With a near 100% track record of success of an early peak in yields post-recession, I don’t want to bet against this trend. If humans always get too bullish on the economy too early, then they are most likely doing it again now.”

Pal goes on to highlight many factors and existing evidence that this is already playing out.  With respect to his paying subscribers lets just look at a few key ones.

Firstly the “credit impulse”, which tracks lending growth as a share of GDP and has been described as one of the most precise leading indicators for predicting GDP growth is plummeting in the world’s top 3 economies and indeed is negative in the US:

Whilst the US looks to be worse than China, it is the extent of the China slowdown YET to hit the US and indeed the rest of the world that is maybe the most concerning.  Citi Banks’ Economic Surprise Index is a measure of the extent to which economic data is either beating or missing expectations.  As you can see below, China is now deeply into negative territory and to levels (looking past last year’s recession) not seen since before the crash in late 2015 / 2016.

And going back to the Credit Impulse, Pal overlays the Chinese data with a 12 month lead against the ISM manufacturing index, one of the key measures of the health of the US economy. “And as economic conditions deteriorate in China, it will knock through to the rest of the world, and of

course, the US. The ISM is peaking now and will fall sharply... creating the growth scare I’m expecting..”

Indeed the Citi Surprise Index for the US appears to be about to break into negative territory after testing the zero line a couple of times already.  The ‘experts’ are learning repeatedly that everything is indeed not awesome…

Pal then goes on to share many charts painting a picture of deteriorating sentiment, an indebted aging population, structural disruption to employment, and rising prices without wage growth leading to less consumption stalling this ‘recovery’.  And so…

“It cannot be any clearer to me that the US and global economy is going to face a very real growth scare that will become rather apparent over the next six months. This is what the bond market is  picking up. I see no evidence of sustained growth or sustained inflation.

So how do we trade this?

Remember the Fed reaction function – if the data gets weak, they stimulate. If the stock market gets hit (because of fears over economic weakness), the Fed stimulates.

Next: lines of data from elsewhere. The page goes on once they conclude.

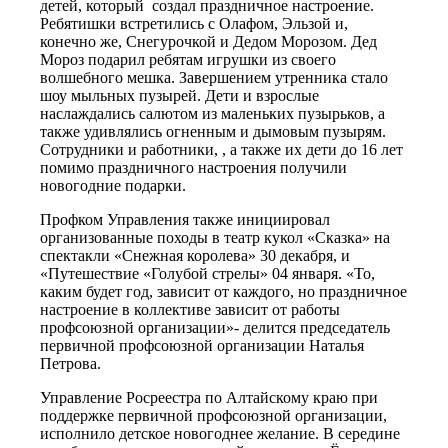
детей, который создал праздничное настроение.
Ребятишки встретились с Олафом, Эльзой и,
конечно же, Снегурочкой и Дедом Морозом. Дед
Мороз подарил ребятам игрушки из своего
волшебного мешка. Завершением утренника стало
шоу мыльных пузырей. Дети и взрослые
наслаждались салютом из маленьких пузырьков, а
также удивлялись огненным и дымовым пузырям.
Сотрудники и работники, , а также их дети до 16 лет
помимо праздничного настроения получили
новогодние подарки.
Профком Управления также инициировал
организованные походы в театр кукол «Сказка» на
спектакли «Снежная королева» 30 декабря, и
«Путешествие «Голубой стрелы» 04 января. «То,
каким будет год, зависит от каждого, но праздничное
настроение в коллективе зависит от работы
профсоюзной организации»- делится председатель
первичной профсоюзной организации Наталья
Петрова.
Управление Росреестра по Алтайскому краю при
поддержке первичной профсоюзной организации,
исполнило детское новогоднее желание. В середине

We also know that if credit begins to try to price in economic weakness, the Fed will buy credit to stimulate.

That means that we might see some sharp corrections in equities and credit, but they simply cannot last. That makes shorting those asset classes a low-quality trade.

Buying bonds makes a lot of sense, but it’s likely to be a slow grind and therefore is not super exciting for me.”

Pal goes on to talk up the US dollar rallying into this weakness.  One of the easiest and cheapest ways to buy the USD is to buy USDT off us at Ainslie Wealth.  Give us a call to discuss on 1800 987 648 or go to our new website at

Whilst not covered in this piece, Pal has of late been talking up gold in this environment despite what would traditionally be the headwinds of a rising US dollar.  But it is the reason for the rising USD that breaks that trend, as it has done many times.  The USD strengthens as the business cycle weakens.  This time we are seeing the prospect of a weakening US economy in the context of already zero bound rates, amid already strong QE and with an already massive debt burden.  i.e. nowhere to go.

With the prospect of more stimulus from central banks in this setup we head to deeper negative real rates and indeed more outright negative nominal rates and that is very bullish for gold.  Despite the Aussie economic custodians jawboning efforts to talk up the AUD as an alternative to raising rates in Australia, the reality is a stronger USD will continue to put downward pressure on the AUD particularly in unison with a weakening China and inevitable correction in ore prices.  You may already be seeing the double win now for Aussie gold holders.  An increasing USD spot denominated gold price together with a falling AUD sees even greater gains in the local currency.  If Pal’s thesis plays out, and the evidence is hard to ignore, that makes now a perfect entry point for gold investors.